[Extracted material]

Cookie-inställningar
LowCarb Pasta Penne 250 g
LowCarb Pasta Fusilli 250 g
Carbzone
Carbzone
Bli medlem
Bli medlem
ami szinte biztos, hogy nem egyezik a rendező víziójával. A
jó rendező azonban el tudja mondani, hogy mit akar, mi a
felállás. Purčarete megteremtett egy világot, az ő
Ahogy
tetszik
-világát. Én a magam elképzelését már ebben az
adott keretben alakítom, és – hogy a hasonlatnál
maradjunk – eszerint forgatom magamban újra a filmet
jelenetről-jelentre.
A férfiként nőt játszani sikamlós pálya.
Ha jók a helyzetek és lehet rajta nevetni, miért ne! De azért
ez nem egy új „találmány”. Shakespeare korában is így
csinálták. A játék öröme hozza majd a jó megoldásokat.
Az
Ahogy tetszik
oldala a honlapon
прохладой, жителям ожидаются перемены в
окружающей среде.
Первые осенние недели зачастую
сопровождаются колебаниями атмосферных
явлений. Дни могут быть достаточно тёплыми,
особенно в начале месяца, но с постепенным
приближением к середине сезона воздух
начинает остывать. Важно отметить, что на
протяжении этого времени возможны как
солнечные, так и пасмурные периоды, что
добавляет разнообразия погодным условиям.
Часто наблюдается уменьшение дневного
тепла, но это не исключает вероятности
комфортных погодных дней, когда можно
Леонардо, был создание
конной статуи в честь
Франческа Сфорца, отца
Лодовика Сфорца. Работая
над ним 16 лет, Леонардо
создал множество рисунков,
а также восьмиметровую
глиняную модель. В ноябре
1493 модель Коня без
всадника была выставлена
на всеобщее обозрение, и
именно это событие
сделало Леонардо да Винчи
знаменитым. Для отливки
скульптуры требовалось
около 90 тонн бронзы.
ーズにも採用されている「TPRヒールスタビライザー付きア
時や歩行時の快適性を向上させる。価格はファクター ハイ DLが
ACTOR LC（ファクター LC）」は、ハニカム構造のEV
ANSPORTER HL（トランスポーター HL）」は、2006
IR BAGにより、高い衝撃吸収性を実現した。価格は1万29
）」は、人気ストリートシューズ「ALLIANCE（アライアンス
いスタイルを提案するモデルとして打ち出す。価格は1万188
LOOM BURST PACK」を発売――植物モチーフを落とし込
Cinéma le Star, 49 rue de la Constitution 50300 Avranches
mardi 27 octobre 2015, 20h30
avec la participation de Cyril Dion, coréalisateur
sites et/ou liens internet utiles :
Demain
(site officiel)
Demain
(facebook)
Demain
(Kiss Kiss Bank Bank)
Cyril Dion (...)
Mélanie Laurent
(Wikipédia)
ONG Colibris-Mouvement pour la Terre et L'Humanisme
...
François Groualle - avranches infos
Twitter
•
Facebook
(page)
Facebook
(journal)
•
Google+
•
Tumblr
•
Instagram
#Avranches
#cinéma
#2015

[/Extracted material]

### Your instructions
Everything from the first line of the records through the line holding "Первые осенние недели зачастую" is to be transcribed exactly; leave out all other lines.

### Task output
Cookie-inställningar
LowCarb Pasta Penne 250 g
LowCarb Pasta Fusilli 250 g
Carbzone
Carbzone
Bli medlem
Bli medlem
ami szinte biztos, hogy nem egyezik a rendező víziójával. A
jó rendező azonban el tudja mondani, hogy mit akar, mi a
felállás. Purčarete megteremtett egy világot, az ő
Ahogy
tetszik
-világát. Én a magam elképzelését már ebben az
adott keretben alakítom, és – hogy a hasonlatnál
maradjunk – eszerint forgatom magamban újra a filmet
jelenetről-jelentre.
A férfiként nőt játszani sikamlós pálya.
Ha jók a helyzetek és lehet rajta nevetni, miért ne! De azért
ez nem egy új „találmány”. Shakespeare korában is így
csinálták. A játék öröme hozza majd a jó megoldásokat.
Az
Ahogy tetszik
oldala a honlapon
прохладой, жителям ожидаются перемены в
окружающей среде.
Первые осенние недели зачастую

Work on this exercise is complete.